0

Here is the basic outline of my application (which connects to a SQlLite DB):

  1. It scans a directory a creates a list of 8-15 different flat files that need to be read.

  2. It identifies the flat file and chooses a generic prepared statement based on the file extension.

  3. It then reads the flat file line by line and adds the prepared statement with the strings having been set to a batch. The batch is executed each 1,000 statements. Some of the files in question have 200,000 lines that need to be read.

  4. Once all files have been inserted in the database (there is a different table for each file type), the program updates a certain column for each table to a common value.

  5. The program creates a new file for each file type and extracts the information in the database to the new file.

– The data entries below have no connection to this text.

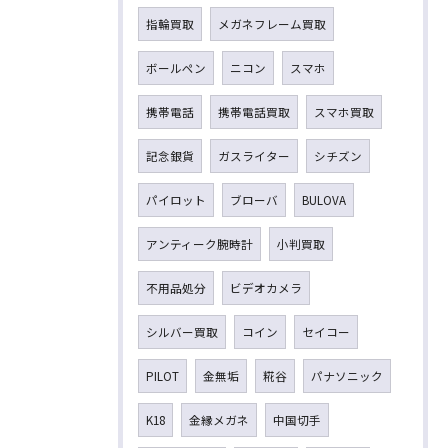
指輪買取
メガネフレーム買取
ボールペン
ニコン
スマホ
携帯電話
携帯電話買取
スマホ買取
記念銀貨
ガスライター
シチズン
パイロット
ブローバ
BULOVA
アンティーク腕時計
小判買取
不用品処分
ビデオカメラ
シルバー買取
コイン
セイコー
PILOT
金無垢
糀谷
パナソニック
K18
金縁メガネ
中国切手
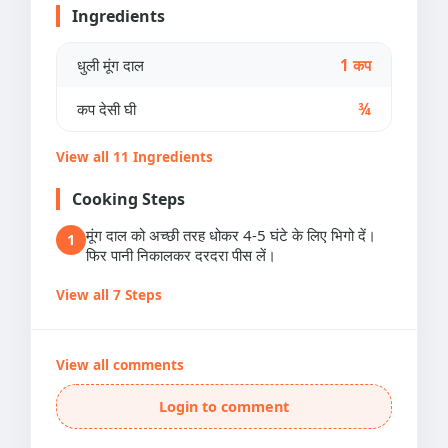
Ingredients
धुली मूंग दाल
1 कप
कप देसी घी
¾
View all 11 Ingredients
Cooking Steps
मूंग दाल को अच्छी तरह धोकर 4-5 घंटे के लिए भिगो दें।
1
फिर पानी निकालकर दरदरा पीस लें।
View all 7 Steps
View all comments
Login to comment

Currently one run on a directory with about 9 very small files (less than 50 rows) and one very large file (more than 200,000 rows) takes about 1.5 minutes to run. I am hoping to get this faster.

A few first questions:

  1. Should I close and open the database connection for each part of the program (loading, updating, extracting) or leave the connection open and pass it off to each different method.

  2. Should I close the prepared statement after each file that is processed? Or just clear the parameters after each file and close it at the end of method (essentially after all the jobs are loaded)?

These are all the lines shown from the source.